**INSTRUCTIONS FOR THE TASK:**
Images are not wanted; transcribe the rest of the listing exactly.

**DATASET EXTRACT:**
----

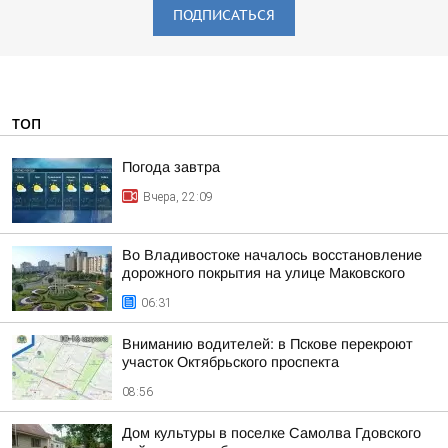
ПОДПИСАТЬСЯ
ТОП
Погода завтра
Вчера, 22:09
Во Владивостоке началось восстановление
дорожного покрытия на улице Маковского
06:31
Вниманию водителей: в Пскове перекроют
участок Октябрьского проспекта
08:56
Дом культуры в поселке Самолва Гдовского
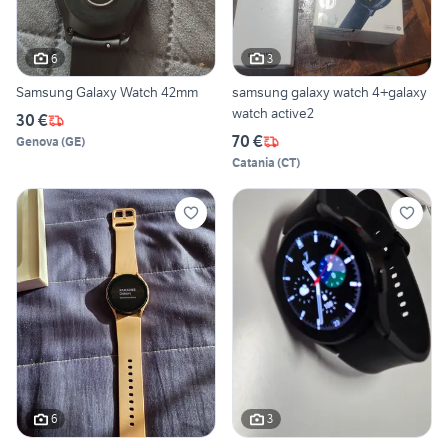
6
3
Samsung Galaxy Watch 42mm
samsung galaxy watch 4+galaxy
watch active2
30 €
70 €
Genova
(
GE
)
Catania
(
CT
)
6
3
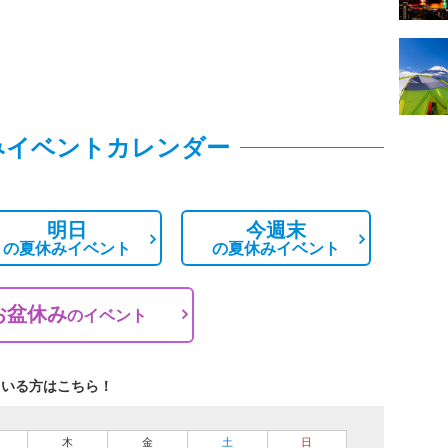
みイベントカレンダー
明日
今週末
の
夏休みイベント
の
夏休みイベント
お盆休み
の
イベント
ている方はこちら！
木
金
土
日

----

**SOLVED PROBLEM:**
ПОДПИСАТЬСЯ
ТОП
Погода завтра
Вчера, 22:09
Во Владивостоке началось восстановление
дорожного покрытия на улице Маковского
06:31
Вниманию водителей: в Пскове перекроют
участок Октябрьского проспекта
08:56
Дом культуры в поселке Самолва Гдовского
6
3
Samsung Galaxy Watch 42mm
samsung galaxy watch 4+galaxy
watch active2
30 €
70 €
Genova
(
GE
)
Catania
(
CT
)
6
3
みイベントカレンダー
明日
今週末
の
夏休みイベント
の
夏休みイベント
お盆休み
の
イベント
ている方はこちら！
木
金
土
日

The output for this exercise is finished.